Still some math problems remained unsolvable, even defying the Fundamental Theorem of Algebra. Just two hundred years or so ago, the z axis was added, opening up a third dimension. This realm holds numbers called imaginary, lateral or complex. So far, it appears that algebra has become complete; there are no problems that cannot be solved within the three dimensions, or realms of numbers.
The following 8-minute film offers a succinct history and a beautiful demonstration of this mathematical evolution (comprehensible to us non-mathematicians) whereby including additional dimensions makes it possible to solve problems that were previously unsolvable.
We live in the volume of a 3D world; therefore, three dimensions in math seem to answer most of our questions.
Our thoughts proceed in a linear progression of temporal moments. When we identify a ‘who’ or ‘what’ we do so by bounding them in a surface, within which they have their ways, and beyond which they seem to not. Surfaces are 2D.
When we describe ‘where’ the 2D ‘who/what’ is, we need a third dimension as an environment in which to contextualize it.
We may say that a fourth coordinate/dimension could be used to describe ‘when’ that something is at a specific ‘where’. However, a time coordinate should not be confused with a fourth dimension of space.
When we describe a ‘what’ we are measuring its ‘where’ coordinates from our own perspective and measuring its ‘when’ coordinates according to our own scale of time. (See Special Relativity.)
Particular times and point-like particles, such as photons, have no linear extension; they are zero-dimensional. Without an observer to specify coordinates, projections of surfaces into the void of voluminous space would remain meaningless.
Time-lines provide a context for discrete/particular occurrences.
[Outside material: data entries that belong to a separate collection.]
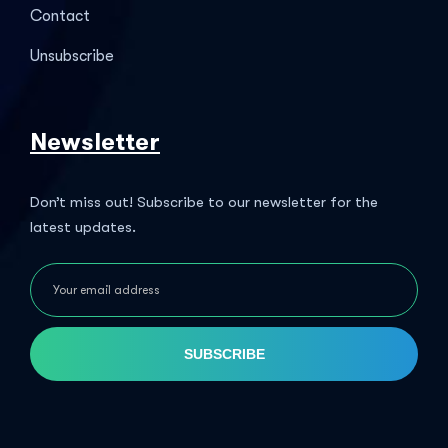
Contact
Unsubscribe
Newsletter
Don’t miss out! Subscribe to our newsletter for the
latest updates.
SUBSCRIBE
A time-line is a construct of a conscious observer, who sequentially coordinates particular occurrences. By choosing what ‘counts’, one simultaneously dis-counts all other possibilities.
An observer is anyone who, or anything that, encounters, or is otherwise altered by an occurrence. Observers make unique selections, due to their sensory capabilities, their emotional and intellectual interests, prior conditioning, etc. Can we say whose are right and whose are wrong? Are not all of the time-lines simple threads in a monumental tapestry, from which all the moments that have ever counted are memorialized and accessible to any participant who attunes him/herself with careful questions?
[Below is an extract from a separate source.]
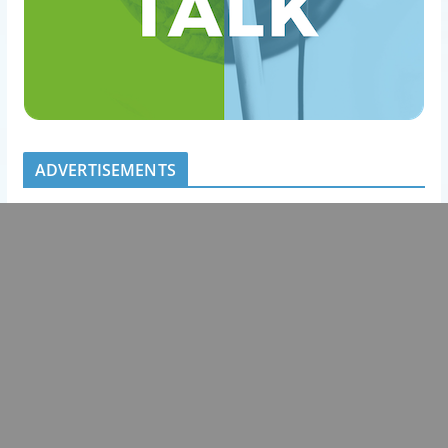
ADVERTISEMENTS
There is no fixed reference point from which space and time is meted out. The point at the confluence of three 90 degree angles does not exist in any particular place.
The question that arises is this: If this zero point does not exist exclusively somewhere/when, does this necessarily mean it that it does not exist everywhere/when? Let us continue thinking this through…
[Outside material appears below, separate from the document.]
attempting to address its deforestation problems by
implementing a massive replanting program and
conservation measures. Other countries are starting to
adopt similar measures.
When counting coordinates/dimensions, we have ignored the zero point of origin. Should something with zero dimension be negligible? According to the photo of the pond above, we might assume the point-of-origin to be causal. We can see effects rippling outwardly from particular disturbances on the pond.
Let’s stick to our examples above and use the base number, 2, to figure this out. This is what we know so far:
2^1 = 2
2^2 = 2 x 2 = 4
2^3 = 2 x 2 x 2 = 8
What happens if we give the number 2 an exponent of 0? Well, if increasing the exponent means to multiply again by the base number, we would divide by the base number as we decrease the exponent. 8 divided by 2 = 4. 4 divided by 2 = 2. 2 divided by 2 = 1.
2^0 = 1
Any base number at all, when given an exponent of zero, gives the same result. At the zero dimension differentiation ceases.
What we measure by dimensions are projections/effects of the ONE.
All things have at their core an indifferentiable oneness. The dimension of zero makes all things ONE!